The Bungie-related speculation is sensible, and almost certainly at least partially accurate, particularly from Infinity Ward’s perspective. Like Bungie, Infinity Ward was founded as an independent studio, and was acquired by its publishing partner; both studios retain key leadership; and both reached their incredible retail success after they were acquired.

Both also left their major properties–Halo and Call of Duty–in the hands of their publishers after years of unbroken franchise development, freeing up the studios to get back to what put them on the map in the first place: developing new titles.

Seeing the kind of leverage Bungie leadership was able to wield when negotiating its amiable departure from Microsoft ownership surely inspired Infinity Ward’s Grant Collier et al to knock on the doors of Activision brass, revenue sheets in hand.

Breaking the never-ending dev cycle

But inspiration may also have come from somewhere a little closer to home: Blizzard Entertainment, the fully-owned-but-nigh-untouchable rockstar developer of WarCraft, StarCraft, and Diablo, a subsidiary of soon-to-be Activision partner Vivendi. (more…)

Blizzard mines my 90s-era gaming memories

Monday, June 30th, 2008

I was pointedly concise with my reaction, but it should be clear enough that I am fairly excited about the just-announced Diablo III. With the possible exception of Tetris, Diablo II almost certainly tops my personal lifetime list of most gameplay hours dedicated to a single game. For some five years or so, my friends and I played it off and on - several of those years considerably more “on.” I just reinstalled it the other day, and have reached Act IV.
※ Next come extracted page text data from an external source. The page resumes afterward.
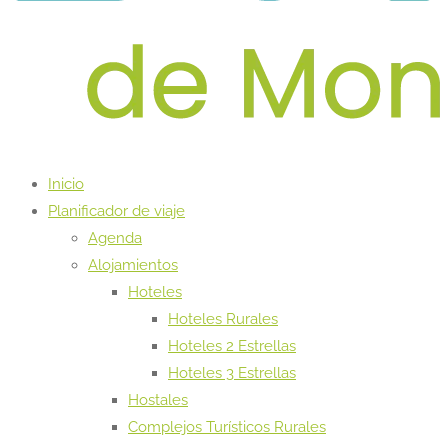
Inicio
Planificador de viaje
Agenda
Alojamientos
Hoteles
Hoteles Rurales
Hoteles 2 Estrellas
Hoteles 3 Estrellas
Hostales
Complejos Turísticos Rurales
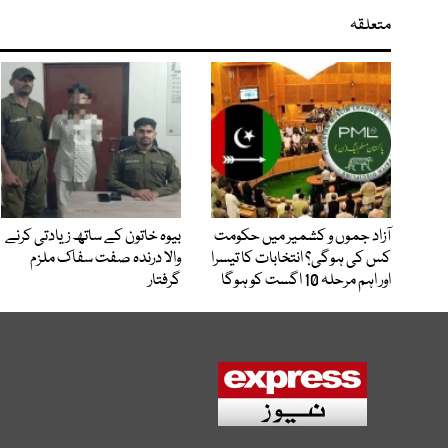
متعلقہ
آزاد جموں و کشمیر میں حکومت
بیوہ خاتون کے ساتھ زیادتی کرنے
کس کی ہوگی؟ انتخابات کا تیسرا
والا درندہ صفت سفاک ملزم
اور اہم مرحلہ 10 اگست کو ہوگا
گرفتار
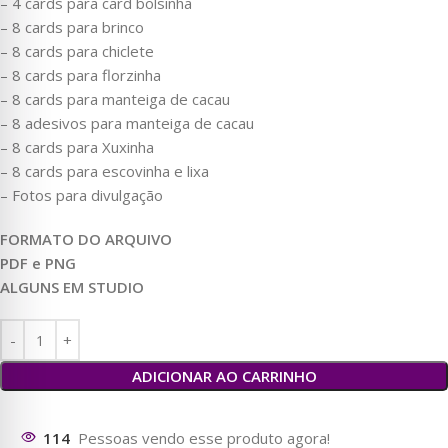
– 4 cards para card bolsinha
– 8 cards para brinco
– 8 cards para chiclete
– 8 cards para florzinha
– 8 cards para manteiga de cacau
– 8 adesivos para manteiga de cacau
– 8 cards para Xuxinha
– 8 cards para escovinha e lixa
– Fotos para divulgação
FORMATO DO ARQUIVO
PDF e PNG
ALGUNS EM STUDIO
ADICIONAR AO CARRINHO
39
Pessoas vendo esse produto agora!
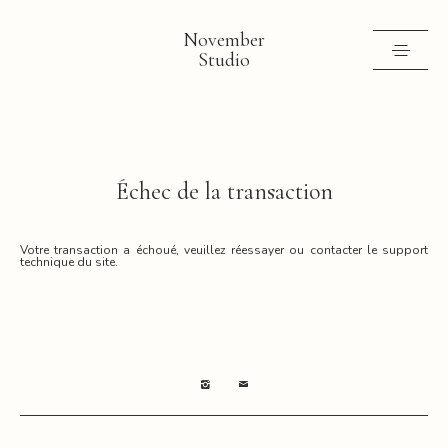
November
Studio
Selected work
Contact
Échec de la transaction
Shop
Instagram
Votre transaction a échoué, veuillez réessayer ou contacter le support
technique du site.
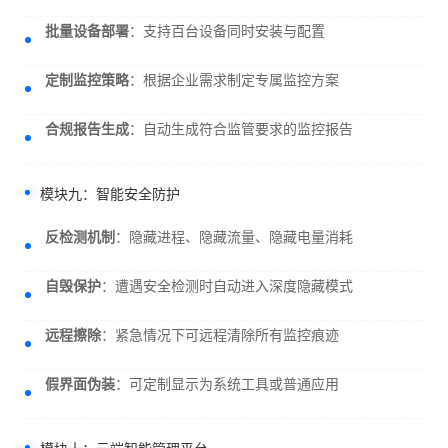
批量设备部署
：支持百台设备同时安装与配置
定制监控策略
：根据企业需求制定专属监控方案
合规报告生成
：自动生成符合监管要求的监控报告
模块九：智能安全防护
反检测机制
：隐藏进程、隐藏流量、隐藏电量消耗
自毁保护
：遭遇安全检测时自动进入深度隐藏模式
远程擦除
：紧急情况下可远程清除所有监控痕迹
假界面伪装
：可定制显示为系统工具或普通应用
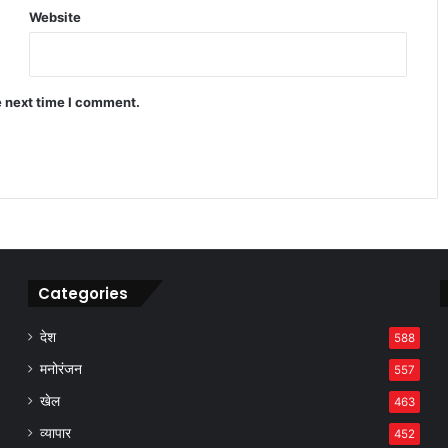
Website
TCS नासिक ब्रांच केस में धर्मांतरण और शोषण
के गंभीर आरोप सामने आए
e next time I comment.
बाजार गिरा लेकिन इन कंपनियों ने निवेशकों
को बना दिया करोड़पति जैसी कमाई
Categories
देश
588
मनोरंजन
557
खेल
463
व्यापार
452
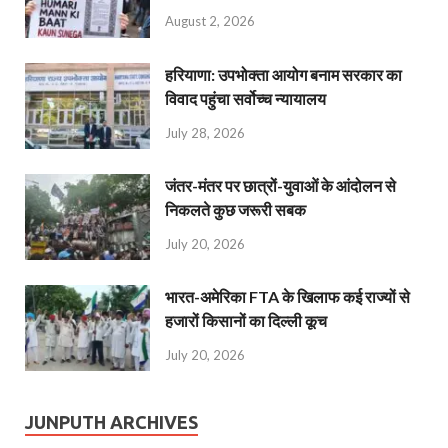
August 2, 2026
हरियाणा: उपभोक्ता आयोग बनाम सरकार का
विवाद पहुंचा सर्वोच्च न्यायालय
July 28, 2026
जंतर-मंतर पर छात्रों-युवाओं के आंदोलन से
निकलते कुछ जरूरी सबक
July 20, 2026
भारत-अमेरिका FTA के खिलाफ कई राज्यों से
हजारों किसानों का दिल्ली कूच
July 20, 2026
JUNPUTH ARCHIVES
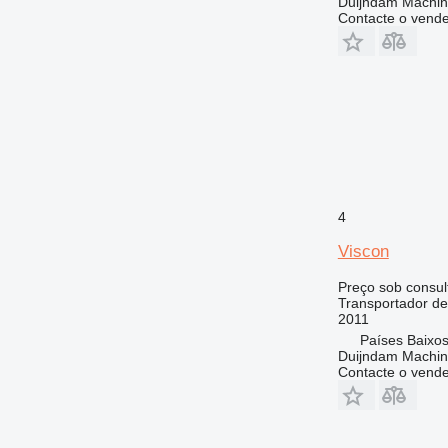
Duijndam Machi
Contacte o vend
4
Viscon
Preço sob consul
Transportador de
2011
Países Baixos
Duijndam Machi
Contacte o vend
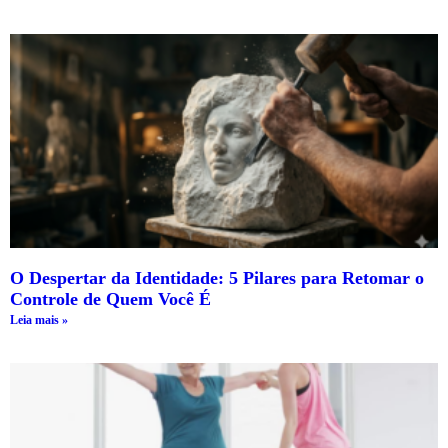
O Despertar da Identidade: 5 Pilares para Retomar o
Controle de Quem Você É
Leia mais »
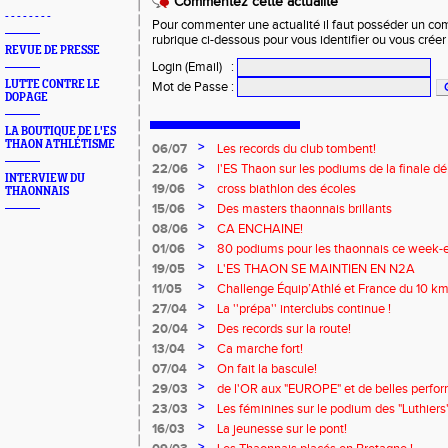
Commentez cette actualité
- - - - - - - -
Pour commenter une actualité il faut posséder un compt
rubrique ci-dessous pour vous identifier ou vous crée
REVUE DE PRESSE
Login (Email)
:
LUTTE CONTRE LE
Mot de Passe
:
DOPAGE
LA BOUTIQUE DE L'ES
THAON ATHLÉTISME
>
06/07
Les records du club tombent!
>
22/06
l'ES Thaon sur les podiums de la finale d
INTERVIEW DU
EST!
>
19/06
cross biathlon des écoles
THAONNAIS
>
15/06
Des masters thaonnais brillants
>
08/06
CA ENCHAINE!
>
01/06
80 podiums pour les thaonnais ce week-
>
19/05
L'ES THAON SE MAINTIEN EN N2A
>
11/05
Challenge Équip’Athlé et France du 10 km
>
27/04
La ''prépa'' interclubs continue !
>
20/04
Des records sur la route!
>
13/04
Ca marche fort!
>
07/04
On fait la bascule!
>
29/03
de l'OR aux "EUROPE" et de belles perfo
thaonnais!
>
23/03
Les féminines sur le podium des "Luthiers
>
16/03
La jeunesse sur le pont!
>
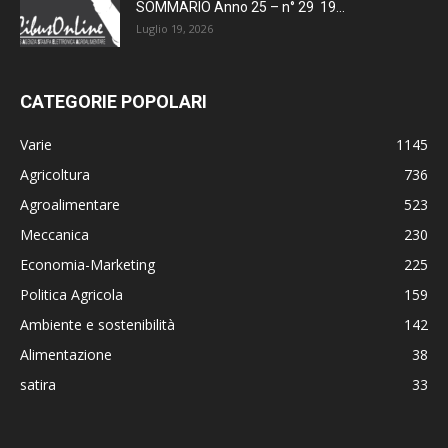
SOMMARIO Anno 25 – n° 29 19...
Luglio 19, 2026
CATEGORIE POPOLARI
Varie
1145
Agricoltura
736
Agroalimentare
523
Meccanica
230
Economia-Marketing
225
Politica Agricola
159
Ambiente e sostenibilità
142
Alimentazione
38
satira
33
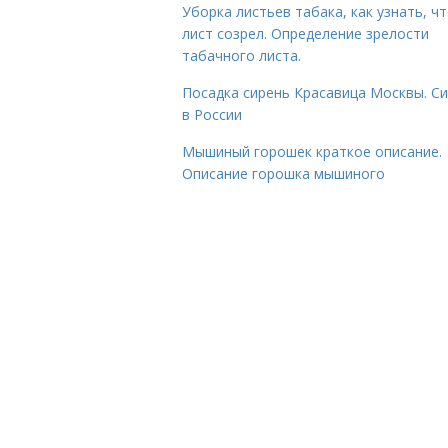
Уборка листьев табака, как узнать, ч
лист созрел. Определение зрелости
табачного листа.
Посадка сирень Красавица Москвы. С
в России
Мышиный горошек краткое описание.
Описание горошка мышиного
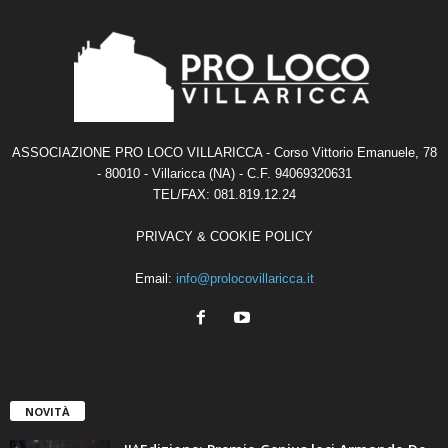
ASSOCIAZIONE PRO LOCO VILLARICCA - Corso Vittorio Emanuele, 78
- 80010 - Villaricca (NA) - C.F. 94069320631
TEL/FAX: 081.819.12.24
PRIVACY & COOKIE POLICY
Email:
info@prolocovillaricca.it
NOVITÀ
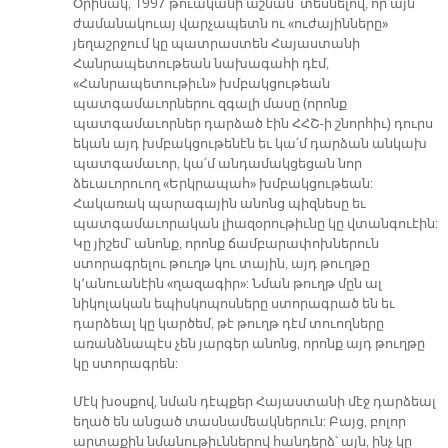
Օրինակ, 1997 թուականի աշնան՝ տեսնելով, որ այն
ժամանակուայ վարչապետն ու «ուժայինները»
յեղաշրջում կը պատրաստեն Հայաստանի
Հանրապետութեան նախագահի դէմ,
«Հանրապետութիւն» խմբակցութեան
պատգամաւորներու զգալի մասը (որոնք
պատգամաւորներ դարձած էին ՀՀՇ-ի շնորհիւ) դուրս
եկան այդ խմբակցութենէն եւ կա՛մ դարձան անկախ
պատգամաւոր, կա՛մ անդամակցեցան նոր
ձեւաւորուող «Երկրապահ» խմբակցութեան:
Հակառակ պարագային անոնց պիզնեսը եւ
պատգամաւորական լիազօրութիւնը կը վտանգուէին:
Կը յիշեմ՝ անոնք, որոնք ճամբարափոխներուն
ստորագրելու թուղթ կու տային, այդ թուղթը
կ՚անուանէին «ղազագիր»: Նման թուղթ մըն ալ
նիկոլական եպիսկոպոսները ստորագրած են եւ
դարձեալ կը կարծեմ, թէ թուղթ դէմ տուողները
առանձնապէս չեն յարգեր անոնց, որոնք այդ թուղթը
կը ստորագրեն:
Մէկ խօսքով, նման դէպքեր Հայաստանի մէջ դարձեալ
եղած են անցած տասնամեակներուն: Բայց, բոլոր
արտաքին նմանութիւններով հանդերձ՝ այն, ինչ կը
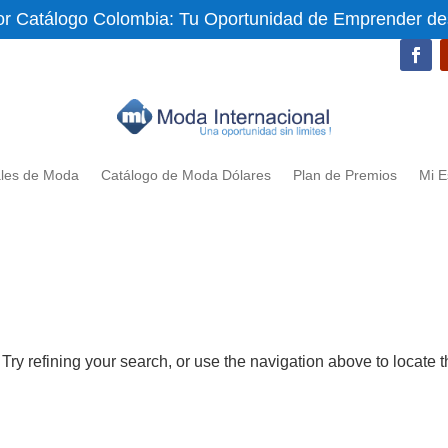
or Catálogo Colombia: Tu Oportunidad de Emprender d
ales de Moda
Catálogo de Moda Dólares
Plan de Premios
Mi E
ry refining your search, or use the navigation above to locate 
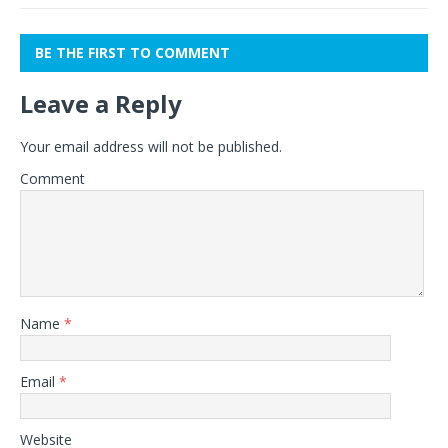
BE THE FIRST TO COMMENT
Leave a Reply
Your email address will not be published.
Comment
Name
*
Email
*
Website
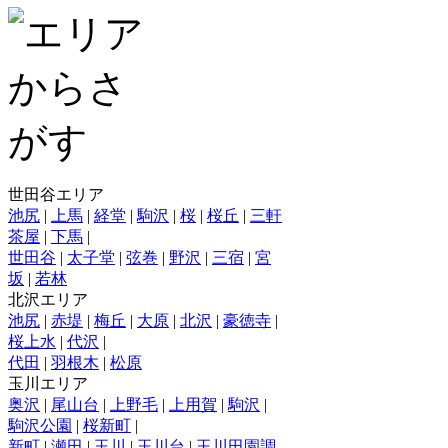
世田谷エリア
池尻
|
上馬
|
経堂
|
駒沢
|
桜
|
桜丘
|
三軒
茶屋
|
下馬
|
世田谷
|
太子堂
|
弦巻
|
野沢
|
三宿
|
宮
坂
|
若林
北沢エリア
池尻
|
赤堤
|
梅丘
|
大原
|
北沢
|
豪徳寺
|
桜上水
|
代沢
|
代田
|
羽根木
|
松原
玉川エリア
奥沢
|
尾山台
|
上野毛
|
上用賀
|
駒沢
|
駒沢公園
|
桜新町
|
新町
|
瀬田
|
玉川
|
玉川台
|
玉川田園調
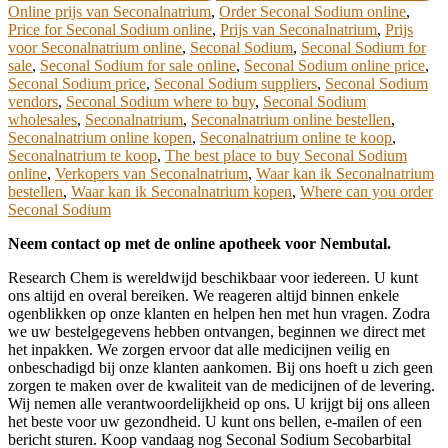
Online prijs van Seconalnatrium
,
Order Seconal Sodium online
,
Price for Seconal Sodium online
,
Prijs van Seconalnatrium
,
Prijs
voor Seconalnatrium online
,
Seconal Sodium
,
Seconal Sodium for
sale
,
Seconal Sodium for sale online
,
Seconal Sodium online price
,
Seconal Sodium price
,
Seconal Sodium suppliers
,
Seconal Sodium
vendors
,
Seconal Sodium where to buy
,
Seconal Sodium
wholesales
,
Seconalnatrium
,
Seconalnatrium online bestellen
,
Seconalnatrium online kopen
,
Seconalnatrium online te koop
,
Seconalnatrium te koop
,
The best place to buy Seconal Sodium
online
,
Verkopers van Seconalnatrium
,
Waar kan ik Seconalnatrium
bestellen
,
Waar kan ik Seconalnatrium kopen
,
Where can you order
Seconal Sodium
Neem contact op met de online apotheek voor Nembutal.
Research Chem is wereldwijd beschikbaar voor iedereen. U kunt
ons altijd en overal bereiken. We reageren altijd binnen enkele
ogenblikken op onze klanten en helpen hen met hun vragen. Zodra
we uw bestelgegevens hebben ontvangen, beginnen we direct met
het inpakken. We zorgen ervoor dat alle medicijnen veilig en
onbeschadigd bij onze klanten aankomen. Bij ons hoeft u zich geen
zorgen te maken over de kwaliteit van de medicijnen of de levering.
Wij nemen alle verantwoordelijkheid op ons. U krijgt bij ons alleen
het beste voor uw gezondheid. U kunt ons bellen, e-mailen of een
bericht sturen. Koop vandaag nog Seconal Sodium Secobarbital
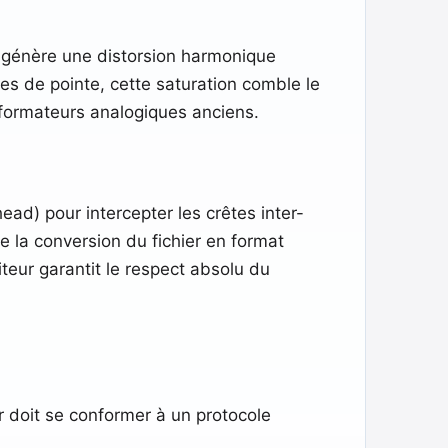
en génère une distorsion harmonique
les de pointe, cette saturation comble le
formateurs analogiques anciens.
ead) pour intercepter les crêtes inter-
e la conversion du fichier en format
teur garantit le respect absolu du
r doit se conformer à un protocole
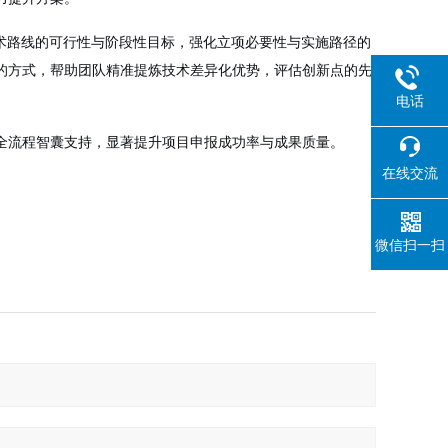
术路线的可行性与阶段性目标，强化立项必要性与实施路径的
的方式，帮助团队精准提炼技术差异化优势，评估创新点的先
电话
全流程智囊支持，显著提升项目申报成功率与成果质量。
在线交流
微信扫一扫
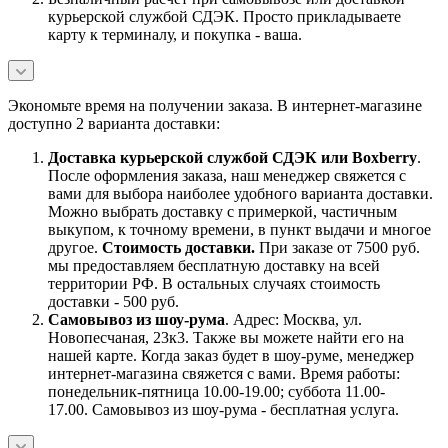
курьерской службой СДЭК. Просто прикладываете
карту к терминалу, и покупка - ваша.
Экономьте время на получении заказа. В интернет-магазине
доступно 2 варианта доставки:
Доставка курьерской службой СДЭК или Boxberry
.
После оформления заказа, наш менеджер свяжется с
вами для выбора наиболее удобного варианта доставки.
Можно выбрать доставку с примеркой, частичным
выкупом, к точному времени, в пункт выдачи и многое
другое.
Стоимость доставки.
При заказе от 7500 руб.
мы предоставляем бесплатную доставку на всей
территории РФ. В остальных случаях стоимость
доставки - 500 руб.
Самовывоз из шоу-рума
. Адрес: Москва, ул.
Новопесчаная, 23к3. Также вы можете найти его на
нашей карте. Когда заказ будет в шоу-руме, менеджер
интернет-магазина свяжется с вами. Время работы:
понедельник-пятница 10.00-19.00; суббота 11.00-
17.00. Самовывоз из шоу-рума - бесплатная услуга.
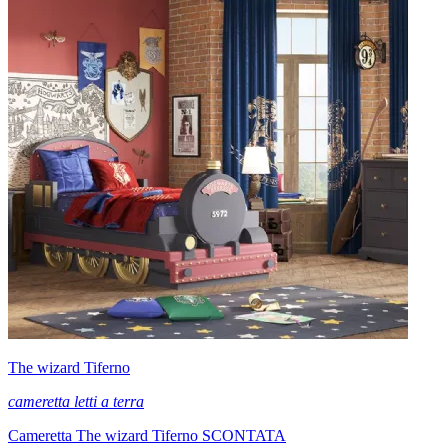
The wizard Tiferno
cameretta letti a terra
Cameretta The wizard Tiferno SCONTATA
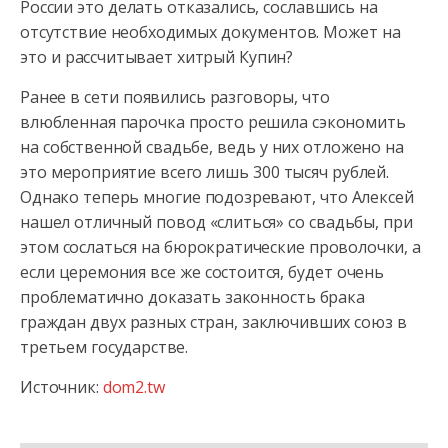
России это делать отказались, сославшись на
отсутствие необходимых документов. Может на
это и рассчитывает хитрый Купин?
Ранее в сети появились разговоры, что
влюбленная парочка просто решила сэкономить
на собственной свадьбе, ведь у них отложено на
это мероприятие всего лишь 300 тысяч рублей.
Однако теперь многие подозревают, что Алексей
нашел отличный повод «слиться» со свадьбы, при
этом сослаться на бюрократические проволочки, а
если церемония все же состоится, будет очень
проблематично доказать законность брака
граждан двух разных стран, заключивших союз в
третьем государстве.
Источник:
dom2.tw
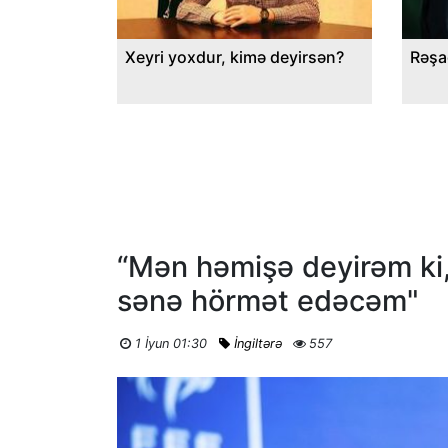
Xeyri yoxdur, kimə deyirsən?
Rəşa
“Mən həmişə deyirəm ki,
sənə hörmət edəcəm"
1 İyun 01:30
İngiltərə
557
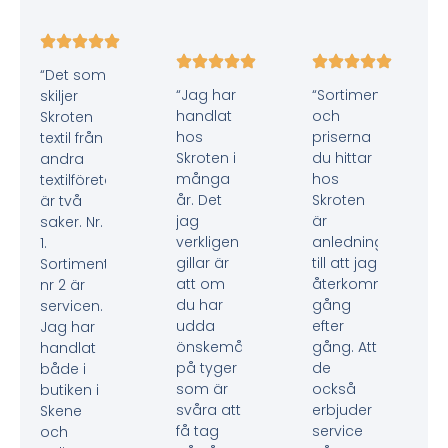
“Det som
“Jag har
“Sortimentet
skiljer
handlat
och
Skroten
hos
priserna
textil från
Skroten i
du hittar
andra
många
hos
textilföretag
år. Det
Skroten
är två
jag
är
saker. Nr.
verkligen
anledningen
1.
gillar är
till att jag
Sortimentet,
att om
återkommer
nr 2 är
du har
gång
servicen.
udda
efter
Jag har
önskemål
gång. Att
handlat
på tyger
de
både i
som är
också
butiken i
svåra att
erbjuder
Skene
få tag
service
och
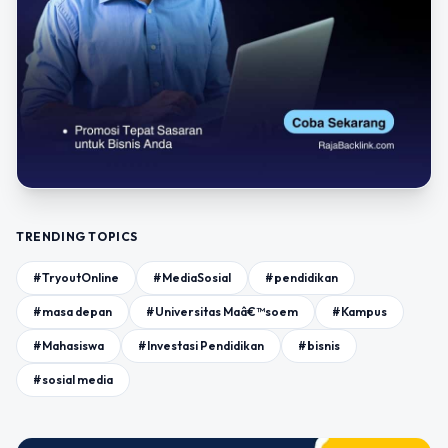
TRENDING TOPICS
#TryoutOnline
#MediaSosial
#pendidikan
#masa depan
#Universitas Maâ€™soem
#Kampus
#Mahasiswa
#Investasi Pendidikan
#bisnis
#sosial media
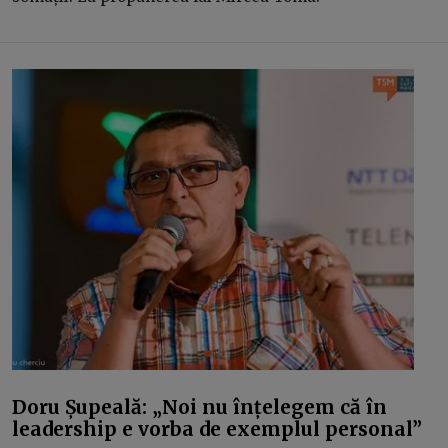
Doru Șupeală: „Noi nu înțelegem că în
leadership e vorba de exemplul personal”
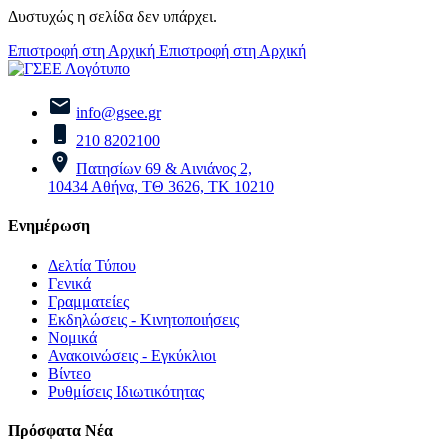
Δυστυχώς η σελίδα δεν υπάρχει.
Επιστροφή στη Αρχική
Επιστροφή στη Αρχική
info@gsee.gr
210 8202100
Πατησίων 69 & Αινιάνος 2,
10434 Αθήνα, ΤΘ 3626, ΤΚ 10210
Ενημέρωση
Δελτία Τύπου
Γενικά
Γραμματείες
Εκδηλώσεις - Κινητοποιήσεις
Νομικά
Ανακοινώσεις - Εγκύκλιοι
Βίντεο
Ρυθμίσεις Ιδιωτικότητας
Πρόσφατα Νέα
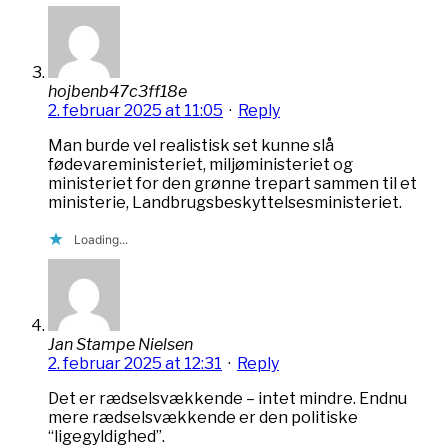
hojbenb47c3ff18e
2. februar 2025 at 11:05
·
Reply
Man burde vel realistisk set kunne slå
fødevareministeriet, miljøministeriet og
ministeriet for den grønne trepart sammen til et
ministerie, Landbrugsbeskyttelsesministeriet.
Loading...
Jan Stampe Nielsen
2. februar 2025 at 12:31
·
Reply
Det er rædselsvækkende – intet mindre. Endnu
mere rædselsvækkende er den politiske
“ligegyldighed”.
Along with the inevitable internet furor that has arisen in the wake of the announcement (and in the days leading up to it, as the storm cryptically but powerfully approached), there has come an explosion of gamer-generated research to try and sate the hunger for rapidly-depleting new information about the game.  Much of this deals with singling out the personalities behind the game–and though none of this is secret information by any means, I have not seen it centralized or given full context.  So here you are.

First off, Leonard Boyarsky–one of the three co-leads on the original Fallout–now serves as lead world designer on Diablo III. Boyarsky also contributed to Fallout II before leaving with the other members of the original Fallout big three (Tim Cain and Jason Anderson) to create Troika Games.  He’s been at Blizzard for nearly three years now, and in an upcoming Gamasutra interview (look for it on Wednesday) he notes the game has been in the works since 2004.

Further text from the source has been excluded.